If you’re still wondering why I still use a solution like this, the above technique is part of the cost associated with the start-up cost. The application fetches all the required data in RAM. Having the application to kill the event loop for 20-30 seconds before hitting the Internet pipe is negligible for a process that runs for hours or days. After the application hits the Internet, only then I can say that node is in use for the stuff where it shines. I know, before this, I listed all the wrong reasons for using node as a tool.

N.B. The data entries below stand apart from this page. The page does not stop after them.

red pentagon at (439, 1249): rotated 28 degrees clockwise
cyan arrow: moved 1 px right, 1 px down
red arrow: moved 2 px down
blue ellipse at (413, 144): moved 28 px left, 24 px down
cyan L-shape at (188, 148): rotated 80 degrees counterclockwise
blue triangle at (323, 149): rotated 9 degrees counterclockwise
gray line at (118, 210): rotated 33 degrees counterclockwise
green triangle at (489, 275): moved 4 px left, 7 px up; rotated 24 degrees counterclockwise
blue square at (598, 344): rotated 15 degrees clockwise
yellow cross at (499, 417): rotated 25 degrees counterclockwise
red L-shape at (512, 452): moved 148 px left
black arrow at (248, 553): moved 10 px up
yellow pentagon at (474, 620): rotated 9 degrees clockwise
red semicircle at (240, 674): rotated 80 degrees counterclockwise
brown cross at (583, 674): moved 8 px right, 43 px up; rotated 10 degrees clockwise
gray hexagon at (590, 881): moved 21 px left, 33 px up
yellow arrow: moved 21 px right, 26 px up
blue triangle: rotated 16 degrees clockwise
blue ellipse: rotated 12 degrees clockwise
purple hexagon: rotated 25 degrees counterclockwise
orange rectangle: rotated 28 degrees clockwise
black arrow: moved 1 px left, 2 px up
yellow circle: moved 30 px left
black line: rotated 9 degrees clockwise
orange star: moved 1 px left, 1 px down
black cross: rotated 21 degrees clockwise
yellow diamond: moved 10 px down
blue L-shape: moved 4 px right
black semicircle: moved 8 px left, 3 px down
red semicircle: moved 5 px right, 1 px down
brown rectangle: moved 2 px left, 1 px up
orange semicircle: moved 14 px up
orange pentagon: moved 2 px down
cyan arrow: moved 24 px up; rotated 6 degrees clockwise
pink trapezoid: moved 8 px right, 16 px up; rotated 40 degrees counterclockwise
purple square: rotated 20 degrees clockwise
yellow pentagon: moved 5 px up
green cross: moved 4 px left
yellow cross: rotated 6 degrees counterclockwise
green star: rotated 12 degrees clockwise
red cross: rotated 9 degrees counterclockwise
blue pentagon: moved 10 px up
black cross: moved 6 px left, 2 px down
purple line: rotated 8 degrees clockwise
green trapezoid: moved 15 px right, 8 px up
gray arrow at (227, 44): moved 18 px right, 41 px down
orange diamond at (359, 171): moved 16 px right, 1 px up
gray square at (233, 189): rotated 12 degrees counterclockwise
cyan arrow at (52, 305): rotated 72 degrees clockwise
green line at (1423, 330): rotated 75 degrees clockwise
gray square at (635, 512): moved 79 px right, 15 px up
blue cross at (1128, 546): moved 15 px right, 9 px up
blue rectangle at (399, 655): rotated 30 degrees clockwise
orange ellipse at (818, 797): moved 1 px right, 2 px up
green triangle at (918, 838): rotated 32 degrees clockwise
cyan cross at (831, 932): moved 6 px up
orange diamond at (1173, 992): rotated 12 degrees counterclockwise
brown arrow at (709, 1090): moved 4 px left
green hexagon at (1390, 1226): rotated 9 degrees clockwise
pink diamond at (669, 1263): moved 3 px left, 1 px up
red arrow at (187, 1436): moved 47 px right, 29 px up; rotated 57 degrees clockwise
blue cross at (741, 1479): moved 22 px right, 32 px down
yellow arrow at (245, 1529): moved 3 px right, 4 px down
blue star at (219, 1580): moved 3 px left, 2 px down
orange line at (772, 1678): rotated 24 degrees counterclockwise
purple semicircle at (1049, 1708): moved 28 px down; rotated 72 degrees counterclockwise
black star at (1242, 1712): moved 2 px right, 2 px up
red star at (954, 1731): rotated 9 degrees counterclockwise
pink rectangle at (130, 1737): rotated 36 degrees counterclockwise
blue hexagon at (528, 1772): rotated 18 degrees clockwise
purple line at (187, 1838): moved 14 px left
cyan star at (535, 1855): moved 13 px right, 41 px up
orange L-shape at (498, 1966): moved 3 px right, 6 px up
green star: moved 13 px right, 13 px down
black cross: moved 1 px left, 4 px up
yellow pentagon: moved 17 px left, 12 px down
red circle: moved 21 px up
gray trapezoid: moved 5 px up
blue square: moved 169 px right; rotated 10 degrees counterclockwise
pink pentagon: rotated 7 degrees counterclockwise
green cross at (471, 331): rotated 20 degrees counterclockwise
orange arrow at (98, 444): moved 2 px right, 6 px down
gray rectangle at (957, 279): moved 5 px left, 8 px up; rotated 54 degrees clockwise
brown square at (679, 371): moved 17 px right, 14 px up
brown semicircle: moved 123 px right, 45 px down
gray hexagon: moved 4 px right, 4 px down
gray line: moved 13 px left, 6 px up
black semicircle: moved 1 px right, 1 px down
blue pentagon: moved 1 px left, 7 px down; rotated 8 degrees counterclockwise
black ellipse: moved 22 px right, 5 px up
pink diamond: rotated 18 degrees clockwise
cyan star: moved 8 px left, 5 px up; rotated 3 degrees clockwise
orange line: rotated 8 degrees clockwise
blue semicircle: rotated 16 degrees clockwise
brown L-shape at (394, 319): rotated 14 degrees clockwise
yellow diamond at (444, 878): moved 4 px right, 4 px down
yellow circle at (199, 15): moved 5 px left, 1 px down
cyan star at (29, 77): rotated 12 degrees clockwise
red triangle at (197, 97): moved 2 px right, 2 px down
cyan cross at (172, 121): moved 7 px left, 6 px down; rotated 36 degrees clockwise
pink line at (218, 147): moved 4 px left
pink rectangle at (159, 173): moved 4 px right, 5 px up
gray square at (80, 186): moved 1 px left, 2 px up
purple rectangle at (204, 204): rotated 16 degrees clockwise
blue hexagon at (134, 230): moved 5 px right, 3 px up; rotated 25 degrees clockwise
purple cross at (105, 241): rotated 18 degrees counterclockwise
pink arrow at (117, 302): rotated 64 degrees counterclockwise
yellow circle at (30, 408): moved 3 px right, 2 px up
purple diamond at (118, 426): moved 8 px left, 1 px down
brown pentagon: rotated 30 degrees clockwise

Computing file hashes with node.js

Since node.js has the shiny crypto module which binds some stuff to the openssl library, people might be tempted to compute file hashes with node.js. At least the crypto manual page shows how to do a SHA1 for a given file (mimics sha1sum). Should people do this? The answer is: NO. Some may say because it blocks the event loop. I say: because it is as slow as molasses in January. At least compared to dedicated tools.

Let’s have a look:

var filename = process.argv[2];
var crypto = require('crypto');
var fs = require('fs');
 
var shasum = crypto.createHash('sha256');
 
var s = fs.ReadStream(filename);
s.on('data', function(d) {
  shasum.update(d);
});
 
s.on('end', function() {
  var d = shasum.digest('hex');
  console.log(d + '  ' + filename);
});

time node hash.js ubuntu-10.04.3-desktop-i386.iso
208fb66dddda345aa264f7c85d011d6aeaa5588075eea6eee645fd5307ef3cac ubuntu-10.04.3-desktop-i386.iso
node hash.js ubuntu-10.04.3-desktop-i386.iso 28.92s user 0.80s system 100% cpu 29.661 total

time sha256sum ubuntu-10.04.3-desktop-i386.iso
208fb66dddda345aa264f7c85d011d6aeaa5588075eea6eee645fd5307ef3cac ubuntu-10.04.3-desktop-i386.iso
sha256sum ubuntu-10.04.3-desktop-i386.iso 4.86s user 0.21s system 99% cpu 5.093 total

time openssl dgst -sha256 ubuntu-10.04.3-desktop-i386.iso
SHA256(ubuntu-10.04.3-desktop-i386.iso)= 208fb66dddda345aa264f7c85d011d6aeaa5588075eea6eee645fd5307ef3cac
openssl dgst -sha256 ubuntu-10.04.3-desktop-i386.iso 4.40s user 0.17s system 100% cpu 4.567 total

Edit: to sum up for those with little patience:

node hash.js – 29.661s
sha256sum – 5.093s
openssl dgst -sha256 – 4.567s

/Edit

That’s a ~6.5X speed boost just by invoking openssl alone instead of binding to its library. node.js does something terribly wrong somewhere since the file I/O is not to blame for the slowness:

var filename = process.argv[2];
var fs = require('fs');
 
var s = fs.ReadStream(filename);
s.on('data', function(d) {
 
});
 
s.on('end', function() {
 
});

time node read.js ubuntu-10.04.3-desktop-i386.iso
node read.js ubuntu-10.04.3-desktop-i386.iso 0.62s user 0.60s system 106% cpu 1.148 total

This little example that I hacked together shows that using child_process.exec is pretty fine:

var exec = require('child_process').exec;
exec('/usr/bin/env openssl dgst -sha256 ' + process.argv[2], function (err, stdout, stderr) {
	if (err) {
		process.stderr.write(err.message);
	} else {
		console.log(stdout.substr(-65, 64));
	}
});

time node hash2.js ubuntu-10.04.3-desktop-i386.iso
208fb66dddda345aa264f7c85d011d6aeaa5588075eea6eee645fd5307ef3cac
node hash2.js ubuntu-10.04.3-desktop-i386.iso 4.44s user 0.19s system 100% cpu 4.630 total

So you can have your cake and eat it too. The guys with the philosophy got this one right.